10 Essential SQL Tips for Developers

SQL stands for Standard Query Language. It is a language that allows access and manipulation of a database. SQL is an essential language for developers wishing to create data-driven websites. In this post, I'll show you ten essential tips.

Jump to tips in this section:

Use the Right Language
Secure Your Code
Understand Joins
Know Your Data Types
Write Compliant Code
Normalize Your Data
Fully Qualify Your Database Object Names
Understand Indexing
Properly Use Database Permissions
Know Your DBMS Limitations

1. Use the Right Language

Web developers often have a plethora of languages at their disposal. It is crucial for developers to use the proper language for the job. With the right language, it is important that code efficiency is considered.

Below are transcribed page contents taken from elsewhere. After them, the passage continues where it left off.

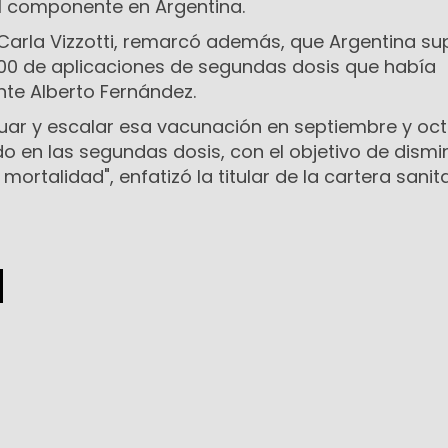
l componente en Argentina.
 Carla Vizzotti, remarcó además, que Argentina s
000 de aplicaciones de segundas dosis que había
nte Alberto Fernández.
ar y escalar esa vacunación en septiembre y oc
 en las segundas dosis, con el objetivo de dismin
mortalidad", enfatizó la titular de la cartera sanita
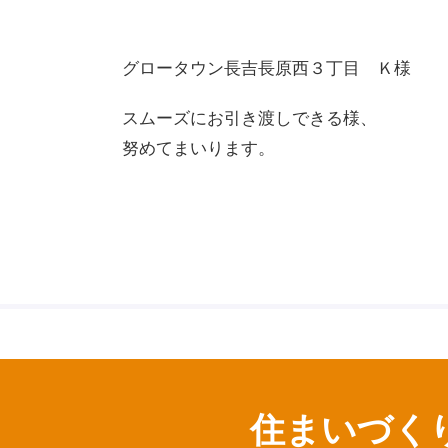
グロータウン長吉長原西３丁目 Ｋ様
スムーズにお引き渡しできる様、
努めてまいります。
住まいづく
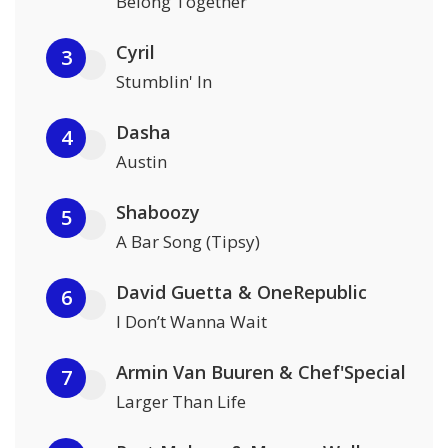
Belong Together
Cyril
3
Stumblin' In
Dasha
4
Austin
Shaboozy
5
A Bar Song (Tipsy)
David Guetta & OneRepublic
6
I Don’t Wanna Wait
Armin Van Buuren & Chef'Special
7
Larger Than Life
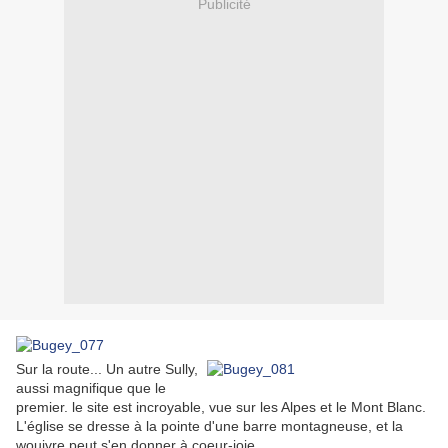
Publicité
Sur la route... Un autre Sully,
aussi magnifique que le
premier. le site est incroyable, vue sur les Alpes et le Mont Blanc.
L'église se dresse à la pointe d'une barre montagneuse, et la
wouivre peut s'en donner à coeur-joie...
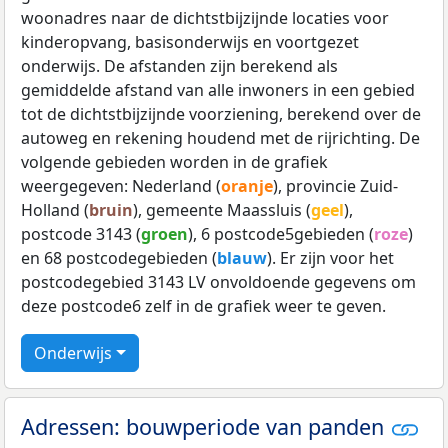
woonadres naar de dichtstbijzijnde locaties voor
kinderopvang, basisonderwijs en voortgezet
onderwijs. De afstanden zijn berekend als
gemiddelde afstand van alle inwoners in een gebied
tot de dichtstbijzijnde voorziening, berekend over de
autoweg en rekening houdend met de rijrichting. De
volgende gebieden worden in de grafiek
weergegeven: Nederland (
oranje
), provincie Zuid-
Holland (
bruin
), gemeente Maassluis (
geel
),
postcode 3143 (
groen
), 6 postcode5gebieden (
roze
)
en 68 postcodegebieden (
blauw
). Er zijn voor het
postcodegebied 3143 LV onvoldoende gegevens om
deze postcode6 zelf in de grafiek weer te geven.
Onderwijs
Adressen: bouwperiode van panden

Let's review the following code. In the first example, the developer is selecting all columns and all rows from the customer table. In the second example, the developer is selecting only the first name, last name, and shipping address from the customer table for a single customer with ID of 1001. Not only does the second query limit the columns that are returned, it will also perform better.

1	SELECT * FROM customer;
2
3	SELECT firstName, lastName, shippingAddress FROM customer WHERE customerID = 1001;

When you are writing code, it is important to ensure that it works efficiently.

Too many developers are satisfied with code that performs adequately on 100 rows of data, with little thought ahead to when the database will have 10,000 rows.

2. Secure Your Code

Databases store valuable information. Because of this, they're often prime targets for attack. Many developers are unaware that their code has critical security vulnerabilities, which is a very scary fact not only for clients, but also for you. Currently, developers can be held legally accountable if their own personal negligence results in a database security risk that is then exploited.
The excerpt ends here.